## DATA LISTING
-*-*-

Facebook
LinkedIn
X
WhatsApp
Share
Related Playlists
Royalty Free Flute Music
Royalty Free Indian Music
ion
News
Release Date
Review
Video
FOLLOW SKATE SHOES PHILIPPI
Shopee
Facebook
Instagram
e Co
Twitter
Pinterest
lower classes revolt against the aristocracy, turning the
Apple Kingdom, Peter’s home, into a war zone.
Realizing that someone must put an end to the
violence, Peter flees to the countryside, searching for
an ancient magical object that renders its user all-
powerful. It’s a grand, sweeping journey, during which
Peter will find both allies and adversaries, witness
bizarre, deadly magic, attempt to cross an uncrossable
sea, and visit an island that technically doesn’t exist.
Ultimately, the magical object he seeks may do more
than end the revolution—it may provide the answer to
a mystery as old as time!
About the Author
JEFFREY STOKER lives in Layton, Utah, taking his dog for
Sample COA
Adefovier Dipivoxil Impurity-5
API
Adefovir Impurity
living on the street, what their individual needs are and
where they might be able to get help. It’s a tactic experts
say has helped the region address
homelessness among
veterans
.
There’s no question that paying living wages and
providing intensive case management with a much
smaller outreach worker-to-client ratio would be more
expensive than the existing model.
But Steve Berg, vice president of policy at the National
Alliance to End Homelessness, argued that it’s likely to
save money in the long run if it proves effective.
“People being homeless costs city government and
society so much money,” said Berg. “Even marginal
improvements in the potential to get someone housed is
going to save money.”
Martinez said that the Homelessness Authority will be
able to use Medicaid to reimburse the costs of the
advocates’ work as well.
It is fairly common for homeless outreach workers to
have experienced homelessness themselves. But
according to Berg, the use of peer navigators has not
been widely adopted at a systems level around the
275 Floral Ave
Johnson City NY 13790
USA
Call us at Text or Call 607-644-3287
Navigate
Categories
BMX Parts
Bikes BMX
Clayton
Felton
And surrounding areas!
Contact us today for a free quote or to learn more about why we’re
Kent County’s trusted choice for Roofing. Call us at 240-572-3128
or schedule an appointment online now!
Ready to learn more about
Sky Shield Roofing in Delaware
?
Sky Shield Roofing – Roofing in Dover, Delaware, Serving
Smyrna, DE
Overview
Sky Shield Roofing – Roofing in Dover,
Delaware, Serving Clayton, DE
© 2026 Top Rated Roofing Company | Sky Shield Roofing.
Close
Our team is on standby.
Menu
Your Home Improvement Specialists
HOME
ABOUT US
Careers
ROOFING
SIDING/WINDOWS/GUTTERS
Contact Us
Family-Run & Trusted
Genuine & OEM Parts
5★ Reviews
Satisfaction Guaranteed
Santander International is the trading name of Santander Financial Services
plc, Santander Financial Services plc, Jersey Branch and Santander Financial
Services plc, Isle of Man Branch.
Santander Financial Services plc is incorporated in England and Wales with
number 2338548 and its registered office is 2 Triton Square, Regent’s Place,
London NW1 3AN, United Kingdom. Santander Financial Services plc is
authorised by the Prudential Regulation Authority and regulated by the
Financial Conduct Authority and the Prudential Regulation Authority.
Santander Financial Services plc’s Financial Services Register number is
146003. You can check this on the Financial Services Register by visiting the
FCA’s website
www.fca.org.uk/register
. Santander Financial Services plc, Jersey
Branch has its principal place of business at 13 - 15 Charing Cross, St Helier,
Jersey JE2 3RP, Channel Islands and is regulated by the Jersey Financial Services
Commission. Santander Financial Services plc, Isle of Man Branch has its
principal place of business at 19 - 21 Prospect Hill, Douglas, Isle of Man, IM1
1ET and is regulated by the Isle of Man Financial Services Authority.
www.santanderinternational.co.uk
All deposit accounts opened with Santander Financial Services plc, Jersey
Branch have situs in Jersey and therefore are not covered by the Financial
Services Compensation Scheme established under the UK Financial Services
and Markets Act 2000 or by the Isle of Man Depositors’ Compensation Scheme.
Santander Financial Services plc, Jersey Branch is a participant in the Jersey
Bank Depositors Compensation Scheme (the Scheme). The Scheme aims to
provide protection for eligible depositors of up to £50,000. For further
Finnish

-*-*-

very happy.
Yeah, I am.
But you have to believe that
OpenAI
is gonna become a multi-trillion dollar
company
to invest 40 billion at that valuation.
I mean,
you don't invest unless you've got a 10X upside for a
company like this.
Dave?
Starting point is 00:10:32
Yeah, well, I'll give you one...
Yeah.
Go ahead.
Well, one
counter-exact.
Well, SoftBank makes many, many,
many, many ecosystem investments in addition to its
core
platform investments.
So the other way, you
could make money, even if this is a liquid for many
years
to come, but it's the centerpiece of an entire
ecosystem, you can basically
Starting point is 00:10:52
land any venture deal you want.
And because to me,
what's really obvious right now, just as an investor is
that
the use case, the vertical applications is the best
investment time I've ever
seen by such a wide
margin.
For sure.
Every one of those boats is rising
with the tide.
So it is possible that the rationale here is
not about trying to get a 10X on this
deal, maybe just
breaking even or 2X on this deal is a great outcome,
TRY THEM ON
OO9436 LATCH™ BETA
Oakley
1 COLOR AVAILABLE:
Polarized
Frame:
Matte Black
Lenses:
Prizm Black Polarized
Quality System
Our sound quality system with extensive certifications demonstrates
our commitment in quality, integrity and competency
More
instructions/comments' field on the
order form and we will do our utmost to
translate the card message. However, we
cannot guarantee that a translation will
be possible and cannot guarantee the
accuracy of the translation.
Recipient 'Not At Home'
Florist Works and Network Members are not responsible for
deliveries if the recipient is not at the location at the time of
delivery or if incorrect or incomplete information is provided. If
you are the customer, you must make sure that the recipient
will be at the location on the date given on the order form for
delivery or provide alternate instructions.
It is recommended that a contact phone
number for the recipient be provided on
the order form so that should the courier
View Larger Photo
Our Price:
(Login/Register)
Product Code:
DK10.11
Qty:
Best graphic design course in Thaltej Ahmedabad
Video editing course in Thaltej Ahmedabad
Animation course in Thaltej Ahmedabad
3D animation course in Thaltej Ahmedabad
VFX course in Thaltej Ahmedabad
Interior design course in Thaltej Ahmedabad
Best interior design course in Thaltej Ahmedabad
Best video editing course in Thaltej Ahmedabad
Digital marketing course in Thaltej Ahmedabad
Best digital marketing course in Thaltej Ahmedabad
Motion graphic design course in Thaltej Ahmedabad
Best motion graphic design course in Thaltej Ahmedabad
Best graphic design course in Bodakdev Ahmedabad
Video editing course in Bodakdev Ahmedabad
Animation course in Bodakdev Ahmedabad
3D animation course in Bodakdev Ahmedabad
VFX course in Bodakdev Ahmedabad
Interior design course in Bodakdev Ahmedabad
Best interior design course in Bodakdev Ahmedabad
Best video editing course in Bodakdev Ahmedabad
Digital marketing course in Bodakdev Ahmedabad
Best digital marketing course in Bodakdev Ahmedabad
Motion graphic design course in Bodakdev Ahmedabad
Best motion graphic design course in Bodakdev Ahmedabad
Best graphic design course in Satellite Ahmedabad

-*-*-

## WHAT YOU HAVE TO DO
In the records above, find the line with "Delaware, Serving Clayton, DE"; write out exactly that line and each one after it, stopping after the line with "number 2338548 and".

## REPLY TO THE EXERCISE
Delaware, Serving Clayton, DE
© 2026 Top Rated Roofing Company | Sky Shield Roofing.
Close
Our team is on standby.
Menu
Your Home Improvement Specialists
HOME
ABOUT US
Careers
ROOFING
SIDING/WINDOWS/GUTTERS
Contact Us
Family-Run & Trusted
Genuine & OEM Parts
5★ Reviews
Satisfaction Guaranteed
Santander International is the trading name of Santander Financial Services
plc, Santander Financial Services plc, Jersey Branch and Santander Financial
Services plc, Isle of Man Branch.
Santander Financial Services plc is incorporated in England and Wales with
number 2338548 and its registered office is 2 Triton Square, Regent’s Place,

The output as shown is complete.